“It all seemed to make sense,” said L.J., who played college baseball for UConn. “They say everything happens for a reason, and I feel like this is where I’m meant to be right now.”
Mazzilli, a 22-year old second basemen, is the son of former Met Lee Mazzilli. Having a dad who was a professional ballplayer meant that L.J grew up around the game. As a youngster he rooted for the Mets, even when his dad was a coach for the Yankees. However L.J has fond memories of time spent around the Yankees dugout– particularly Derek Jeter:
“I would try to impress him,” he said of playing catch with Jeter. “I’d do handstands, throw the ball hard at him and throw it over his head.”
L.J grew up in Greenwich, Connecticut, and would eventually attend the University of Connecticut.

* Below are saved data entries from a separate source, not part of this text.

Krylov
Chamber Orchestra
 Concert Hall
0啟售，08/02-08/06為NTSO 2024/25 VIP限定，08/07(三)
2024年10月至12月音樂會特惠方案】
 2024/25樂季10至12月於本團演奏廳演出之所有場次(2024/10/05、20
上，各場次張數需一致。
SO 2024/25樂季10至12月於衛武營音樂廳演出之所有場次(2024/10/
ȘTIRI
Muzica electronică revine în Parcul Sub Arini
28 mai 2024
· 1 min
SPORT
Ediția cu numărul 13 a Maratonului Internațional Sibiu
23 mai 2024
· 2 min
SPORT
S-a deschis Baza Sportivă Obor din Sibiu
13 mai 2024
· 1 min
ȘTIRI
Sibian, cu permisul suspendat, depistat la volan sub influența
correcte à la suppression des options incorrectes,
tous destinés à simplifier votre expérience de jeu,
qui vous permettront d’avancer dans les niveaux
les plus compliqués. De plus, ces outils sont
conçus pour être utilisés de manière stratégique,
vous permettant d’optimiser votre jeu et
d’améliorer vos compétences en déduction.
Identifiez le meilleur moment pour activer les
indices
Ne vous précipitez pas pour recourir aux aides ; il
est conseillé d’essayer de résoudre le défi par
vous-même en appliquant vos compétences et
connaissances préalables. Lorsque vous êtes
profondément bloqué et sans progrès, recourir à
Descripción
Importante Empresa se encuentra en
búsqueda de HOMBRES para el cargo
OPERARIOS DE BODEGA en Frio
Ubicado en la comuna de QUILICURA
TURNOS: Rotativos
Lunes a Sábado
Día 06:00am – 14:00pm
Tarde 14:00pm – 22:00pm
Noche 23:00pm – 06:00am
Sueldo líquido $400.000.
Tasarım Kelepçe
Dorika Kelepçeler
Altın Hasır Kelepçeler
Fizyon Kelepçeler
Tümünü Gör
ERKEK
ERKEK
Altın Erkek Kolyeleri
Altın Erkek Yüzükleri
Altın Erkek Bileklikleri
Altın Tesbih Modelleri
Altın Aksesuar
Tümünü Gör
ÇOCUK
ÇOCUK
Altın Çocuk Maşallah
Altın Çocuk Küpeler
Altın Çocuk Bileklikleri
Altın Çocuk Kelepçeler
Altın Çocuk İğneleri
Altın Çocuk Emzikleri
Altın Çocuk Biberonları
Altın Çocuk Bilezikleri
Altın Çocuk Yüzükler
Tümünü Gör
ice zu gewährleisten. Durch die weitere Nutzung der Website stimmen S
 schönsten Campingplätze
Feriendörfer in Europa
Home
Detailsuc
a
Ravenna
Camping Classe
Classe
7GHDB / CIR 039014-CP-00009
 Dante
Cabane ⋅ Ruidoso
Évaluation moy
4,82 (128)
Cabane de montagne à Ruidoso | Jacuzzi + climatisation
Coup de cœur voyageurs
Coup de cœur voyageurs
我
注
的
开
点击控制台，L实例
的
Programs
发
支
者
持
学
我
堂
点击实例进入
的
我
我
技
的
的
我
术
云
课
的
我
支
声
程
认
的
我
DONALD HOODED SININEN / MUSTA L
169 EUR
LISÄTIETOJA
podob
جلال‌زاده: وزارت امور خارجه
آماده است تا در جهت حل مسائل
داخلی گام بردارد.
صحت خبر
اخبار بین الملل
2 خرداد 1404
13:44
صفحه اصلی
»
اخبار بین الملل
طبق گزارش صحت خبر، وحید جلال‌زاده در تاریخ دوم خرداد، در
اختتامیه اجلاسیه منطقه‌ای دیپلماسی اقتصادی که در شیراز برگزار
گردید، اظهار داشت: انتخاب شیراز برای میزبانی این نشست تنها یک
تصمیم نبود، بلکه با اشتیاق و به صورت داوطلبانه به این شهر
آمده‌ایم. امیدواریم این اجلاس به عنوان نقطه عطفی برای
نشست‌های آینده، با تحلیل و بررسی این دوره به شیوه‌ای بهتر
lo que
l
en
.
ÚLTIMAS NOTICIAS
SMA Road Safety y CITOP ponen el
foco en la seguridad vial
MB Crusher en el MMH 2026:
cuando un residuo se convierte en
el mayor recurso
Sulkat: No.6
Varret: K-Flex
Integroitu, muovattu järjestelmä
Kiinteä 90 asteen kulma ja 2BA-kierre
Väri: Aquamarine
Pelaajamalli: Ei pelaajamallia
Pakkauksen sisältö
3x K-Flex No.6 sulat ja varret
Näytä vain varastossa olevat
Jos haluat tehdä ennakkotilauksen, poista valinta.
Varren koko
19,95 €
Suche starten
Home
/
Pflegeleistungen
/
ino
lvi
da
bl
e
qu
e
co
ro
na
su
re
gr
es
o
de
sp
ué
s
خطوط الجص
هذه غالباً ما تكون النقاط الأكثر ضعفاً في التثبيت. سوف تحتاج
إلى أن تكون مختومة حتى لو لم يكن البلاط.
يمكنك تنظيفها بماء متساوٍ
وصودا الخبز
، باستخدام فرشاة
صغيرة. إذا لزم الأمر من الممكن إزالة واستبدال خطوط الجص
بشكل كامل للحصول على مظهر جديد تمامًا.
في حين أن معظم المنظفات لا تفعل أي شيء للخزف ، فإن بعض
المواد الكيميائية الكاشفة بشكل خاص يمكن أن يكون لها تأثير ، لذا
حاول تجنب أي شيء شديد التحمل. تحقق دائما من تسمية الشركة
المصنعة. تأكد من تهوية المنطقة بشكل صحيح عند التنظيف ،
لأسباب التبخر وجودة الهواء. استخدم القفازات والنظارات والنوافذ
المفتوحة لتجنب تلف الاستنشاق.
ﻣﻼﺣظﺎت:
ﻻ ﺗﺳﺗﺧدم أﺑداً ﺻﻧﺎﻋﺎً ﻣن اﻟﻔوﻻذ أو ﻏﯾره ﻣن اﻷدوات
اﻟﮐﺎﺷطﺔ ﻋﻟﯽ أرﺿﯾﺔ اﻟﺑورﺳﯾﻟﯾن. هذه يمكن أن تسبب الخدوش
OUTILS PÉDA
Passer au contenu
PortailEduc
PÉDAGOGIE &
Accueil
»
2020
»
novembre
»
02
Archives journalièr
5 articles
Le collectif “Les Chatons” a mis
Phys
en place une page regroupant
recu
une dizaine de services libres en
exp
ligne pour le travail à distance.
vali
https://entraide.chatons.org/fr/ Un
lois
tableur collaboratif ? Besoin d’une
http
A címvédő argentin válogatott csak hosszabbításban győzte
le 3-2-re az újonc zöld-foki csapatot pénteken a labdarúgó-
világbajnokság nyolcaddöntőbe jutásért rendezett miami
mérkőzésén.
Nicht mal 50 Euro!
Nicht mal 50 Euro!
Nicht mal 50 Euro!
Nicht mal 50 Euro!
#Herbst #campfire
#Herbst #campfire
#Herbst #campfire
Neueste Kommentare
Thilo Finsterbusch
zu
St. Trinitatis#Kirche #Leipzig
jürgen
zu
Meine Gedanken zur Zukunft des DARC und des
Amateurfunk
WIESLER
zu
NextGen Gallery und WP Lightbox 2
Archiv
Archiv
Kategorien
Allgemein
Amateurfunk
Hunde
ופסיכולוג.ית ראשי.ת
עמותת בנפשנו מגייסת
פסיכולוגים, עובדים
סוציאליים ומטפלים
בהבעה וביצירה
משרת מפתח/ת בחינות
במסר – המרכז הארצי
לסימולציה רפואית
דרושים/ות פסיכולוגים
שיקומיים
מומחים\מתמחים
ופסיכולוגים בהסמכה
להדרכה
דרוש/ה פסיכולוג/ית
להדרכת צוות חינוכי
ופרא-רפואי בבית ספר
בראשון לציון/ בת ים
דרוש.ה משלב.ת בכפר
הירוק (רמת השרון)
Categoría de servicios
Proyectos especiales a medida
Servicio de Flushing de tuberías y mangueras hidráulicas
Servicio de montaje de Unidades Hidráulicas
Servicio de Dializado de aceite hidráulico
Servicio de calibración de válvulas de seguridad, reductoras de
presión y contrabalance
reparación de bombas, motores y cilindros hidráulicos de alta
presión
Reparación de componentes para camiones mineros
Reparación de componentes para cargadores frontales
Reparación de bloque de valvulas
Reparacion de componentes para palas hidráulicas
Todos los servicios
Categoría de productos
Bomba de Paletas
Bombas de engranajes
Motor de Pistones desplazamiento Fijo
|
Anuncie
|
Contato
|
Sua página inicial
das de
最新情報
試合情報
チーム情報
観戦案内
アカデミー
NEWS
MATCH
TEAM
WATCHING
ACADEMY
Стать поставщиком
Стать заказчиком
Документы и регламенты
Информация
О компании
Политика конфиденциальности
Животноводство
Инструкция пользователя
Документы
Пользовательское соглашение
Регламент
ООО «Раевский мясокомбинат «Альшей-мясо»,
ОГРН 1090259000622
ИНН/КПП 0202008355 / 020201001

He would hit .340 with 21 homeruns and 139 RBI in his career as a Husky, including a senior season that saw him hit .354 with 6 homers.
On the field, Mazzilli doesn’t flash any plus tools. He’s not going to be the type of player who jumps out at you when you go to a game. He does, however, do everything fairly well. L.J has an advanced approach at the plate, with a compact, contact oriented swing. It’s a line drive swing, but Mazzilli is a strong kid who could develop average power. Defensively he’s a solid-average second baseman. He’s got good range and a solid arm, but his actions can get very mechanical and stiff. His speed probably grades out at average, but he’s a smart baserunner who can swipe a bag by using his head. Despite his overall lack of plus tools, Mazzilli has a high likelyhood of reaching the majors because he’s got a high baseball IQ– although his ceiling may be a utility type.
Mazzilli, like his father, is an easy player to root for. He plays the game the right way, and he always gives it his all. I think that while he may not ever be a star, or even a starting caliber player, L.J can be a valuable asset to an organization. He sets a good example for other players, and will probably play well in spurts at the next level.